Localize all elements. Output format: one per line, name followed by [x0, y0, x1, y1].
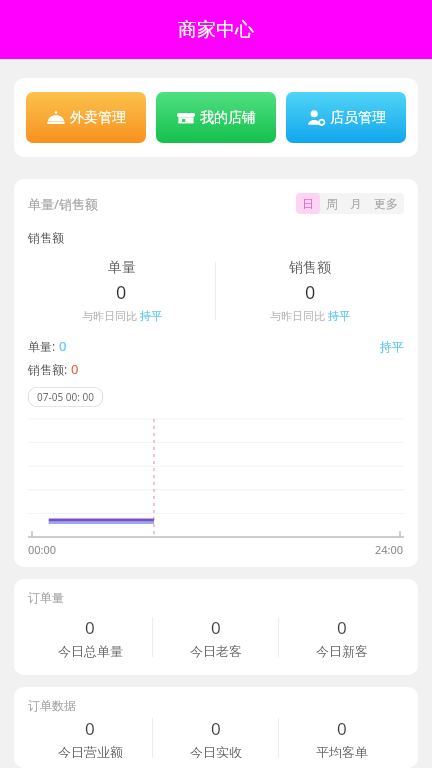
other: 外卖管理 [47, 109, 65, 127]
staticText: 0 [337, 616, 347, 639]
staticText: 今日营业额 [58, 744, 123, 758]
button[interactable]: 店员管理 [286, 92, 406, 143]
button[interactable]: 外卖管理 [26, 92, 146, 143]
staticText: 单量 [108, 259, 136, 277]
button[interactable]: 月 [344, 193, 368, 214]
staticText: 0 [59, 337, 67, 355]
staticText: 0 [71, 360, 79, 378]
staticText: 与昨日同比 [82, 308, 140, 323]
staticText: 销售额 [289, 259, 331, 277]
staticText: 07-05 00: 00 [37, 390, 94, 404]
staticText: 外卖管理 [70, 109, 126, 127]
staticText: 商家中心 [178, 18, 254, 42]
staticText: 店员管理 [330, 109, 386, 127]
staticText: 0 [211, 616, 221, 639]
staticText: 订单量 [28, 590, 64, 605]
staticText: 持平 [140, 309, 162, 323]
staticText: 今日新客 [316, 643, 368, 659]
staticText: 销售额 [28, 230, 64, 245]
staticText: 0 [211, 717, 221, 740]
staticText: 持平 [328, 309, 350, 323]
staticText: 0 [85, 616, 95, 639]
staticText: 与昨日同比 [270, 308, 328, 323]
staticText: 今日实收 [190, 744, 242, 758]
staticText: 持平 [380, 339, 404, 354]
button[interactable]: 我的店铺 [156, 92, 276, 143]
staticText: 0 [116, 280, 127, 305]
staticText: 销售额: [28, 361, 71, 377]
staticText: 平均客单 [316, 744, 368, 758]
staticText: 0 [337, 717, 347, 740]
staticText: 更多 [374, 196, 398, 211]
other: 我的店铺 [177, 109, 195, 127]
staticText: 日 [302, 196, 314, 211]
button[interactable]: 日 [296, 193, 320, 214]
staticText: 24:00 [375, 542, 404, 557]
staticText: 我的店铺 [200, 109, 256, 127]
staticText: 0 [305, 280, 316, 305]
staticText: 月 [350, 196, 362, 211]
button[interactable]: 周 [320, 193, 344, 214]
staticText: 订单数据 [28, 698, 76, 713]
staticText: 今日老客 [190, 643, 242, 659]
staticText: 单量: [28, 338, 59, 354]
staticText: 0 [85, 717, 95, 740]
button[interactable]: 更多 [368, 193, 404, 214]
staticText: 00:00 [28, 542, 57, 557]
other: 店员管理 [307, 109, 325, 127]
staticText: 单量/销售额 [28, 195, 98, 213]
staticText: 今日总单量 [58, 643, 123, 659]
staticText: 周 [326, 196, 338, 211]
button[interactable]: 07-05 00: 00 [28, 387, 103, 407]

_ _ _ _

## REQUIREMENT:
Where a line above contains the string "店员管理", tally it, then give the number alone.

## WRITTEN ANSWER:
3